» Stored data entries
»»

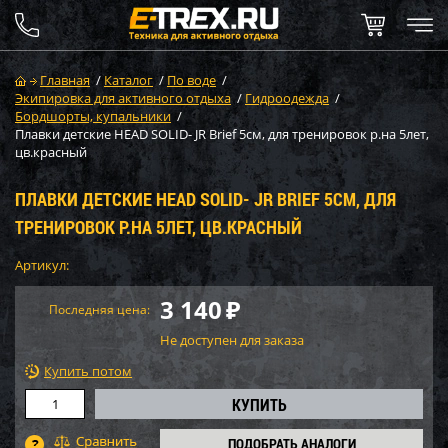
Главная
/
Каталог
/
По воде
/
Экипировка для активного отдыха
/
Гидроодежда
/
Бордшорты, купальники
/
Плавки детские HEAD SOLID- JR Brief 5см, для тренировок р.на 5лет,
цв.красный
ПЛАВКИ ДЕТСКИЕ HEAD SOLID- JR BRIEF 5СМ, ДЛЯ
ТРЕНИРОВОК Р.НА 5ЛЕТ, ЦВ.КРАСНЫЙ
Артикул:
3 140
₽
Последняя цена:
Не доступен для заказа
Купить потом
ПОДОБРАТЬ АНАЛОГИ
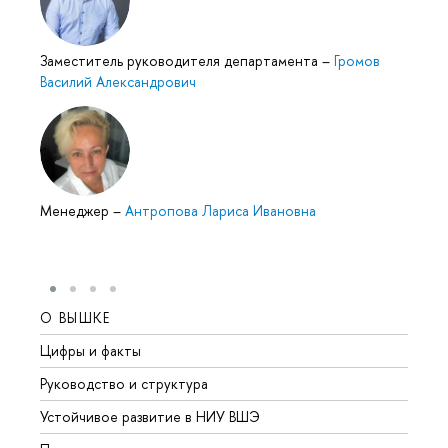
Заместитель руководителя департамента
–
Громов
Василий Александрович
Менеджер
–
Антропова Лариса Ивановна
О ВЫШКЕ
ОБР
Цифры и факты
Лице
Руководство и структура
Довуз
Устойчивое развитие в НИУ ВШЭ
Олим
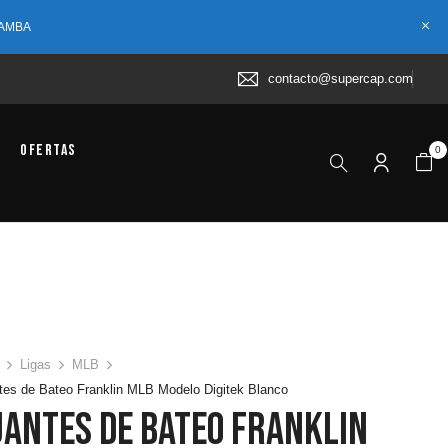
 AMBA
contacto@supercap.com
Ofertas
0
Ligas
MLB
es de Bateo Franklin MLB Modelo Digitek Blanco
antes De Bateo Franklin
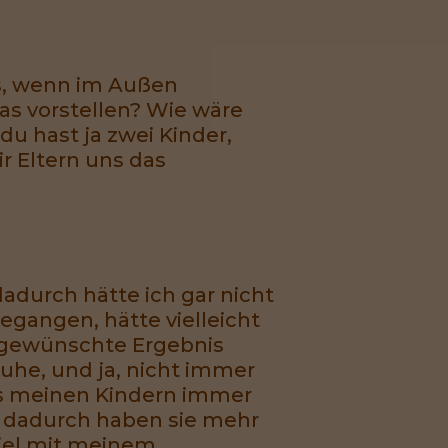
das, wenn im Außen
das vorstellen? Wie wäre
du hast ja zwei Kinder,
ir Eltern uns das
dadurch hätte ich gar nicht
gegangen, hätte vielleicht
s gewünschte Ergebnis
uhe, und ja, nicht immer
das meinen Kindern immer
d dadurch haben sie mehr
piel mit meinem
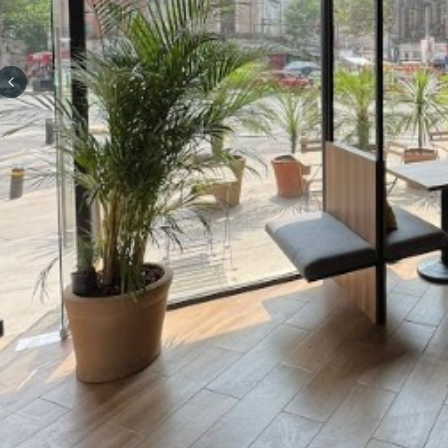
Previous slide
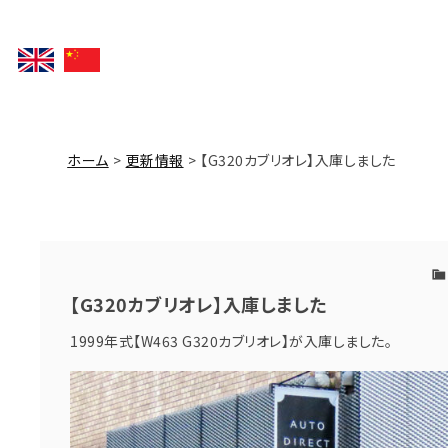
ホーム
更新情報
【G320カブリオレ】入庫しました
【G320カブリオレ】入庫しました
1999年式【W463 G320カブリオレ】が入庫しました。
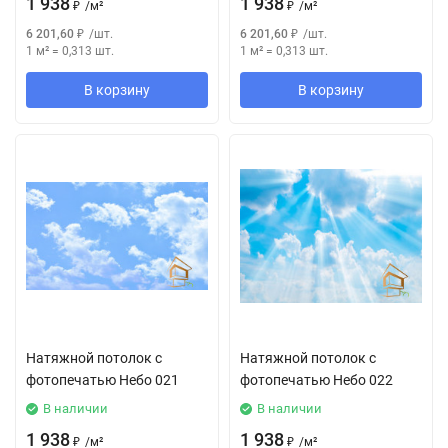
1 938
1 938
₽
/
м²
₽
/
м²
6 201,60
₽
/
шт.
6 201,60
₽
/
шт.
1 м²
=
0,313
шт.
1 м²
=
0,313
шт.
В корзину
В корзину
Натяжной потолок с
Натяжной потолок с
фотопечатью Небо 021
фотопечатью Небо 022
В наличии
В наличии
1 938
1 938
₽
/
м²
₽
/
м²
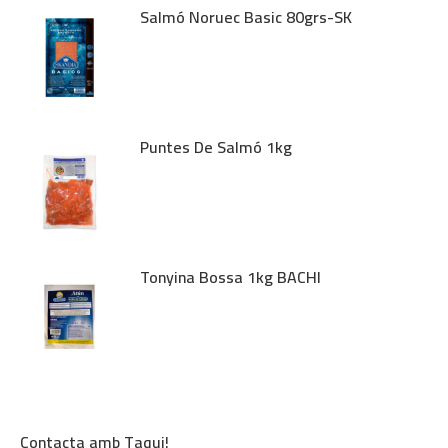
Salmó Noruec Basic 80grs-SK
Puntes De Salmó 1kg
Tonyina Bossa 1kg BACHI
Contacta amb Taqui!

««

» PROBLEM TO WORK ON
All lines from the one with "фотопечатью Небо 022" through the end of the records above must be reproduced exactly, both ends included, and the pictures must be left out.

» RESPONSE TO THE EXERCISE
фотопечатью Небо 022
В наличии
В наличии
1 938
1 938
₽
/
м²
₽
/
м²
Salmó Noruec Basic 80grs-SK
Puntes De Salmó 1kg
Tonyina Bossa 1kg BACHI
Contacta amb Taqui!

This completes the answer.